Mozambique's Struggle for Wellness

Premier Pascoal Manuel Mocumbi on the progress his nation is making in basic health care -- and how much yet needs to be done

Mozambique has made enormous economic strides since it abandoned socialism in the '80s and its long, bloody civil war ended in 1992. Growth reached nearly 14% last year, and its economy has expanded 7.5% on average for the past decade. But it also has one of the world's worst health-care crises: Thousands die each year of malaria, 13% of the population is infected with HIV or has AIDS, and some 20% of adults suffer from hepatitis B.

Still, among nations in sub-Saharan Africa, Mozambique is regarded as the country that's working the hardest to fight domestic poverty. It also has good relationships with the International Monetary Fund and World Bank, which have forgiven much of the nation's foreign debts, freeing funds for more spending on education and health care.

In part because of Mozambique's efforts to achieve self-sufficiency, the Global Alliance for Vaccines & Immunization (GAVI) picked it as one of the nations in which it will roll out an aggressive immunization effort. GAVI obtains vaccines for six preventable diseases, including measles, polio, and tetanus, and has just started distributing a hepatitis B vaccine (see BW, 4/17/01, "Health: Power of the Needle").

In an interview with BusinessWeek Senior News Editor Pete Engardio, Mozambique Prime Minister Pascoal Manuel Mocumbi discussed his country's efforts to reduce poverty and GAVI's contribution. Edited excerpts of their conversation follow:

Q: How has GAVI made an impact in your country?


GAVI is making a very, very important contribution. For example, it brought us a hepatitis B vaccine, HEP B. The vaccine was available on the market for a long time, but we couldn't afford to import it. Many children contracted hepatitis B that could have been prevented.

For our present immunization campaign, we're also using autodisposal syringes provided through GAVI. They can only be used once, and you don't have to sterilize them. This helps avoid any recontamination, which spreads disease.

With the help of programs such as this, we're also getting the technical assistance to increase the capacity of our health-care system. Aside from the current vaccines, we're getting a functional health-care infrastructure to deliver new vaccines for malaria, which is the No. 1 killer in Mozambique. For example, we're purchasing cold-storage equipment for our clinics. If clinics aren't equipped with cold storage, we don't have the conditions to keep medications stable.

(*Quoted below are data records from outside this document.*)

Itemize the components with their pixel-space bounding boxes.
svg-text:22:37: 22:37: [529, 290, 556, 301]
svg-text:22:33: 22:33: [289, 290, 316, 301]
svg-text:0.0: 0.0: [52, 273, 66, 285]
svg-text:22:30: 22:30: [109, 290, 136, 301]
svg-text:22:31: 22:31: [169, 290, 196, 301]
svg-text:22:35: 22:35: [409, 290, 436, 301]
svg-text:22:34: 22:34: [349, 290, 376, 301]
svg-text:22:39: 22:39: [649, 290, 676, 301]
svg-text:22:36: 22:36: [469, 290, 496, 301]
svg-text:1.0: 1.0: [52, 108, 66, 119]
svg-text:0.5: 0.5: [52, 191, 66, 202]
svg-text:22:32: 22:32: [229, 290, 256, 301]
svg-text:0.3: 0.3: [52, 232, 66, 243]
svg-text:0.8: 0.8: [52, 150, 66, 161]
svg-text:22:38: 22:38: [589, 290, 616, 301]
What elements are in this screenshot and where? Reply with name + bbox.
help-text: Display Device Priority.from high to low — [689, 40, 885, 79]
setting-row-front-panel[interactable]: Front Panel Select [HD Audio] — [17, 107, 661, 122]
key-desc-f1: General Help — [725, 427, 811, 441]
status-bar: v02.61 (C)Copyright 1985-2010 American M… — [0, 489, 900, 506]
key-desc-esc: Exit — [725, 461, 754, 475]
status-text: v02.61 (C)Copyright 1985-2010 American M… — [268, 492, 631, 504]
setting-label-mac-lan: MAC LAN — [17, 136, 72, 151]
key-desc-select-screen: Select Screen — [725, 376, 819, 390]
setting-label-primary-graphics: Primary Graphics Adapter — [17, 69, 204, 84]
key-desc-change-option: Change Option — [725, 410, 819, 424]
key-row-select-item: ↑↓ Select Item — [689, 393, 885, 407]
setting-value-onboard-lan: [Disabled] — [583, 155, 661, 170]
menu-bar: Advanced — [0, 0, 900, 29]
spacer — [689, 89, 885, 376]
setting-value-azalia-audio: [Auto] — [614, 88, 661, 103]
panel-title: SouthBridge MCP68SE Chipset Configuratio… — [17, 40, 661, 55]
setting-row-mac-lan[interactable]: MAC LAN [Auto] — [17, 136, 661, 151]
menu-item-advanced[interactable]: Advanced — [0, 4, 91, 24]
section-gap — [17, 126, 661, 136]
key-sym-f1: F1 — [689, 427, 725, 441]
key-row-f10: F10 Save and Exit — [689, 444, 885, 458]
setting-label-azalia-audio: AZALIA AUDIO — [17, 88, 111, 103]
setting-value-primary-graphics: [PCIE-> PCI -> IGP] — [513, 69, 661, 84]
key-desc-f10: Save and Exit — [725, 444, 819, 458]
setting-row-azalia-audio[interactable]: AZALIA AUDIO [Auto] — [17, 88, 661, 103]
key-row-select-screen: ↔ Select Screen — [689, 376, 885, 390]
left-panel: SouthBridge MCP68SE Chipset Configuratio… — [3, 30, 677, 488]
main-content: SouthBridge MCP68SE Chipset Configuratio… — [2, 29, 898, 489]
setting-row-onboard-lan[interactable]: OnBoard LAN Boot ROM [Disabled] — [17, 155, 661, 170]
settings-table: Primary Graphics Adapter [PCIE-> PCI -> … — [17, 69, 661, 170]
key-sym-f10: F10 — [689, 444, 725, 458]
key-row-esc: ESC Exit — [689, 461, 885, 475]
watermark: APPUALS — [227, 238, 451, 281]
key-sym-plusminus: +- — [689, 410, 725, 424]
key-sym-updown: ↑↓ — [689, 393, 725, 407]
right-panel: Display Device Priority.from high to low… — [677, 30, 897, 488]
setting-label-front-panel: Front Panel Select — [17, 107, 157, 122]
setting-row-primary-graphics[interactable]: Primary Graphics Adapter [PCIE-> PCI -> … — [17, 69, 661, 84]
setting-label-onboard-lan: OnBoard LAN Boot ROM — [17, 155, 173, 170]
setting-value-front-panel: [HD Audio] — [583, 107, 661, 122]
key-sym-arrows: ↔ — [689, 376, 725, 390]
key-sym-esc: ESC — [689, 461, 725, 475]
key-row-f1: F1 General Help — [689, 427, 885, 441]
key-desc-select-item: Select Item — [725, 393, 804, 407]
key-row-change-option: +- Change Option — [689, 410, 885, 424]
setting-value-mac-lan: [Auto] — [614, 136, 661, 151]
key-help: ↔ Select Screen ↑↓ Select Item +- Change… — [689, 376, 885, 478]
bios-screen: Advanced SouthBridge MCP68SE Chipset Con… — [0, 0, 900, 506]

Q: What has Mozambique been doing on its own to upgrade its health-care system?


We have been able to rebuild the clinics that were destroyed by the war that ended in 1992. But then we had floods in 2000, which obliged us to renew the reconstruction program. At the same time, we want to expand health services...especially at the primary level, so that there are health centers as close as possible to rural communities.

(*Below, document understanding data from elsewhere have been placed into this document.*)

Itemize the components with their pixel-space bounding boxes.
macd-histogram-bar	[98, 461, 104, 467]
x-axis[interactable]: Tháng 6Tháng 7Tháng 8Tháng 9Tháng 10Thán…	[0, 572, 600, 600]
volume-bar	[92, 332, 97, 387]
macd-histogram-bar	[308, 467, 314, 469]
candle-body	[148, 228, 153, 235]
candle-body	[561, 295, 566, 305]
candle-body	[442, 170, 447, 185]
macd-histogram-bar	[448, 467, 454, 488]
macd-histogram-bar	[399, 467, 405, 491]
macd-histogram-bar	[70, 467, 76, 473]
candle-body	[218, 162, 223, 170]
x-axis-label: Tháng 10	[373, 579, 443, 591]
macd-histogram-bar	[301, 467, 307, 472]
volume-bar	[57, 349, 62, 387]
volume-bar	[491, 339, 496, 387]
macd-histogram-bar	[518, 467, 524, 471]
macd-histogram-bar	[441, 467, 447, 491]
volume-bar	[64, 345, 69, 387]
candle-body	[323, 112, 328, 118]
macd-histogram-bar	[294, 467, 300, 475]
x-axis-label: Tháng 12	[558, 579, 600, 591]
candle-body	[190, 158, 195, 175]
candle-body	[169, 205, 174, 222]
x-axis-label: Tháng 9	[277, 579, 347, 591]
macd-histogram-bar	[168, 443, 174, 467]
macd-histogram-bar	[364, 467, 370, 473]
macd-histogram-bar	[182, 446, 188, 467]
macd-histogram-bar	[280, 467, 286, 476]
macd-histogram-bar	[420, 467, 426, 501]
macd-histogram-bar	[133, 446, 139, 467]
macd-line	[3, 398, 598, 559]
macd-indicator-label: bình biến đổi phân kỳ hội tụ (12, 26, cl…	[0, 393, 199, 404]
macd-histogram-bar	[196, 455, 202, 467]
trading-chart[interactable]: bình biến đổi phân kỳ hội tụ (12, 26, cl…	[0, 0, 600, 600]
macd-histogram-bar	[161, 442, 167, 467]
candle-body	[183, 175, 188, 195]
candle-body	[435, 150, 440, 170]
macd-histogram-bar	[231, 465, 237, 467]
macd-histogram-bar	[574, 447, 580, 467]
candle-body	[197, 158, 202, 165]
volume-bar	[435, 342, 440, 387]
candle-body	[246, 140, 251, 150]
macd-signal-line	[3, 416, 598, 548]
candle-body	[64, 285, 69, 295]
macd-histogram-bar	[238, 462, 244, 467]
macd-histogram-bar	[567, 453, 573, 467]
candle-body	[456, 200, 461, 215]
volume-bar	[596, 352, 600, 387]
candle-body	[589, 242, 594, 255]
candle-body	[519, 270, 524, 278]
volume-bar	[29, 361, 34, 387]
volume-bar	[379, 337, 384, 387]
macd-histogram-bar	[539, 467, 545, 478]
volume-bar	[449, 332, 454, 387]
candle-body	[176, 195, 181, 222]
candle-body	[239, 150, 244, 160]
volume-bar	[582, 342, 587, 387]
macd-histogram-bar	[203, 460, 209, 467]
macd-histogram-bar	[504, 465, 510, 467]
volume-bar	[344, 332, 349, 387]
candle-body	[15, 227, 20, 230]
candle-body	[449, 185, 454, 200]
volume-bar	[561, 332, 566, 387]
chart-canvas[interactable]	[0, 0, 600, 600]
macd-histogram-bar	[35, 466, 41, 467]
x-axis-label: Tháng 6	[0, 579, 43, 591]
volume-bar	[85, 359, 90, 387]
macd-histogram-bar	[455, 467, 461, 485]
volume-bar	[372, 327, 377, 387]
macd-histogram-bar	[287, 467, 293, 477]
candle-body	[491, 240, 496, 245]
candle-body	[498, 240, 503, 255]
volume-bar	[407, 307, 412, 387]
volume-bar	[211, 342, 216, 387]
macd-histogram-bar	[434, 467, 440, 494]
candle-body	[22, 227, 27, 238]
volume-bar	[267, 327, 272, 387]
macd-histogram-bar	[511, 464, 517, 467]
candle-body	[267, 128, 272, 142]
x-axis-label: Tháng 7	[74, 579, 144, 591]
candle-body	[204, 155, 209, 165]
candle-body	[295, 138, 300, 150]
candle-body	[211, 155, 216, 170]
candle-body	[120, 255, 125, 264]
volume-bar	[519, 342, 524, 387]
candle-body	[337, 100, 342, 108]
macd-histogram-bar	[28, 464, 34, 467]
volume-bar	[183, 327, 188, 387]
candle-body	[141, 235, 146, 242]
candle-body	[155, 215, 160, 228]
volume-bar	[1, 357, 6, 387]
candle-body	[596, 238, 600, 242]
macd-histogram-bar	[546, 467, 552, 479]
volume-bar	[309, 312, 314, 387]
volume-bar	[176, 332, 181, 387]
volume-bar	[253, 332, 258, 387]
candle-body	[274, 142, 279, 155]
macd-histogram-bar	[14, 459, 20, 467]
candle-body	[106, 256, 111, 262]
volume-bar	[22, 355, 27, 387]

The goal is to have a center within five kilometers of every village. We're providing both curative and preventive care in these centers, as well as information on things such as sanitation and nutrition.

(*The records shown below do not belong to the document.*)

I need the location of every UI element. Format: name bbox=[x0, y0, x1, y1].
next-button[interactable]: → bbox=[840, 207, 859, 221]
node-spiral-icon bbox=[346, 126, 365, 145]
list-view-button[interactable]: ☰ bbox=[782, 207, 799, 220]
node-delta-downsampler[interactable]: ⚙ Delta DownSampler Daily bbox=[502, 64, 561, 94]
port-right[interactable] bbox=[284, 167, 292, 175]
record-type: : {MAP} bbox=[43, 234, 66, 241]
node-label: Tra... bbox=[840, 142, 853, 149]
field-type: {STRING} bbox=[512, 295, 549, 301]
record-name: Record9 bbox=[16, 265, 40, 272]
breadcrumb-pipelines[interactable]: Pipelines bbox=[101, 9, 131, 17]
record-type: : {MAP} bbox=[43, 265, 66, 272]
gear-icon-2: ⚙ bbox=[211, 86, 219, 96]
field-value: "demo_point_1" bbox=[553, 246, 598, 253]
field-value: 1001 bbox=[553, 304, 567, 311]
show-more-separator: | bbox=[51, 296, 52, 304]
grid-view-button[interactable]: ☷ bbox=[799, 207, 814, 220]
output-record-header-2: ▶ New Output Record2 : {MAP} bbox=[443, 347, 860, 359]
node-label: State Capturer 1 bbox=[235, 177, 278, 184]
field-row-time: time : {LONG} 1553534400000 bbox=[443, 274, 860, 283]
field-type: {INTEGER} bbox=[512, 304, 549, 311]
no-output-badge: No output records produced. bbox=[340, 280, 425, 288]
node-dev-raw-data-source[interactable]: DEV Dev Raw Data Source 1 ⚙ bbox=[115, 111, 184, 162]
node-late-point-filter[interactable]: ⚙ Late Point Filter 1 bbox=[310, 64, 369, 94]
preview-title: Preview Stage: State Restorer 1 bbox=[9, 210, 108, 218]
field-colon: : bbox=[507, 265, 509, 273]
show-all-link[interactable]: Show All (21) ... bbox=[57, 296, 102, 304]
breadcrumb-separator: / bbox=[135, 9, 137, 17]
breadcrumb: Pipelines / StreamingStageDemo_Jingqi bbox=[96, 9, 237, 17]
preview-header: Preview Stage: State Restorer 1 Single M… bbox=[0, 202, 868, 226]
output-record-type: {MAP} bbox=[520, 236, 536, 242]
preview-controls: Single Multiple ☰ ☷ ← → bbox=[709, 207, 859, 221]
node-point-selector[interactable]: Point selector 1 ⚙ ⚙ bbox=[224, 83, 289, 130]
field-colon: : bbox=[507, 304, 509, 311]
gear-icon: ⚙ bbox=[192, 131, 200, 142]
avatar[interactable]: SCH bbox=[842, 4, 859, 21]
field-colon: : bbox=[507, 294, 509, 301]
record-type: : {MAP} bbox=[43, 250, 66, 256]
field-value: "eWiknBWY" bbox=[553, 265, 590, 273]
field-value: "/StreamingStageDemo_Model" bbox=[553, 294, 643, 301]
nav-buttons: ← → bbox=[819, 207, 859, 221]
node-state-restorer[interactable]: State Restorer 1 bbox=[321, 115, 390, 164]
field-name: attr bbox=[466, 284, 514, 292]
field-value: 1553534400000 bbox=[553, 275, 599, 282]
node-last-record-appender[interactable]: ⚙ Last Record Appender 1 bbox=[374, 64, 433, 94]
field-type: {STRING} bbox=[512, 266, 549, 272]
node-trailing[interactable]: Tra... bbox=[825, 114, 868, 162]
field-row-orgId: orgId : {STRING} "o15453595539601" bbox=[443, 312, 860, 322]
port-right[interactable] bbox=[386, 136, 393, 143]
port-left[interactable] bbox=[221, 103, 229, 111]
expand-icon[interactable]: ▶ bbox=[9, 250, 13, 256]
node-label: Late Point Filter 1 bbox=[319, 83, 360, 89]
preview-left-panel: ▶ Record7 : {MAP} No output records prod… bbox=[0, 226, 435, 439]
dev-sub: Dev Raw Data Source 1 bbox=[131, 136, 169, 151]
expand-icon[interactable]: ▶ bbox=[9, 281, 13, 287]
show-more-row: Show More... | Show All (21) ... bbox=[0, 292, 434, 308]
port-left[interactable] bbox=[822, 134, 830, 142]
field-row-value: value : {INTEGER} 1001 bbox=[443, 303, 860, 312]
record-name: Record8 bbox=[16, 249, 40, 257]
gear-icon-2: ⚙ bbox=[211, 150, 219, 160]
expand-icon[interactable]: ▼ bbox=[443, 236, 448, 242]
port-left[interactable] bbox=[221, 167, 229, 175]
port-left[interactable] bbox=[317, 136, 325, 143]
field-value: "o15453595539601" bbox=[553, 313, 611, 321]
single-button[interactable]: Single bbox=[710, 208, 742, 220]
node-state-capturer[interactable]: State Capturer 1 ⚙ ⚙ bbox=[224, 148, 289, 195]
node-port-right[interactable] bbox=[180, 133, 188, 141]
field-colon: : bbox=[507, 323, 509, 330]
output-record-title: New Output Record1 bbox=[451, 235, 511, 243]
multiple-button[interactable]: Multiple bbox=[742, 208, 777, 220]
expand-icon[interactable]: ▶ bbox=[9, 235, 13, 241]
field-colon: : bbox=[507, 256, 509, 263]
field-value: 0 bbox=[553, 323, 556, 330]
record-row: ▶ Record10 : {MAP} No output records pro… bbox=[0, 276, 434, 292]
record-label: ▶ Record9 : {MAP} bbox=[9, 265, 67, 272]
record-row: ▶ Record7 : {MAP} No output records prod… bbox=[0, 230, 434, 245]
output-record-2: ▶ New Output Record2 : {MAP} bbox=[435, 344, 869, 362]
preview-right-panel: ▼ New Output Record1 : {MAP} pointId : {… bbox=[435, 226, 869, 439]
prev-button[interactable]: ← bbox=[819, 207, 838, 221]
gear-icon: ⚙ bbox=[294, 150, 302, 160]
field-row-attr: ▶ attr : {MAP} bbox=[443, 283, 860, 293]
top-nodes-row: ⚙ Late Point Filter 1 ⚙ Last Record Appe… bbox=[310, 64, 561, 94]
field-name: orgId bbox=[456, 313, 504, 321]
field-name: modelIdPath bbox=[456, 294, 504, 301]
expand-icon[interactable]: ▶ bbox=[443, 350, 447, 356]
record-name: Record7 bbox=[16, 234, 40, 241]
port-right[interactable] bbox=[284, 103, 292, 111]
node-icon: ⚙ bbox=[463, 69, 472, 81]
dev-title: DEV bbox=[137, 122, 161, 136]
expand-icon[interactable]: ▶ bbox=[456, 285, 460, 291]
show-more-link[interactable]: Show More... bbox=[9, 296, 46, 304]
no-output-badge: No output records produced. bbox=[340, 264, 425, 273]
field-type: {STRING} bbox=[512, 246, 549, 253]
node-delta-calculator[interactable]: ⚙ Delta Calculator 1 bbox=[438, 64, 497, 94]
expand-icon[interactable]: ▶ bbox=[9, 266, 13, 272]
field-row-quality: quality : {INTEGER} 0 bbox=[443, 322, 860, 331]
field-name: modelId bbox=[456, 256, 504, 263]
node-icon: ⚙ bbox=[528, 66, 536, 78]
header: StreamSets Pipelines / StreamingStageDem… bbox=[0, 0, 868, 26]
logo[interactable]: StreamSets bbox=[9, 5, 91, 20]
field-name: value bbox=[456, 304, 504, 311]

Q: Do you regard GAVI as a new way of managing foreign aid?


GAVI is an alliance of the public and private sectors, [allowing them to] join efforts to promote a public good. It's allowing us to expand and maintain a program in a sustained way (see BW Online, 10/9/02, "Bill Gates Battles Deadlier Bugs").

I see this as a model that can help...redress the declines we've observed in development assistance. This is a program that's delivering. A donor can say to his peers that this money is being used well.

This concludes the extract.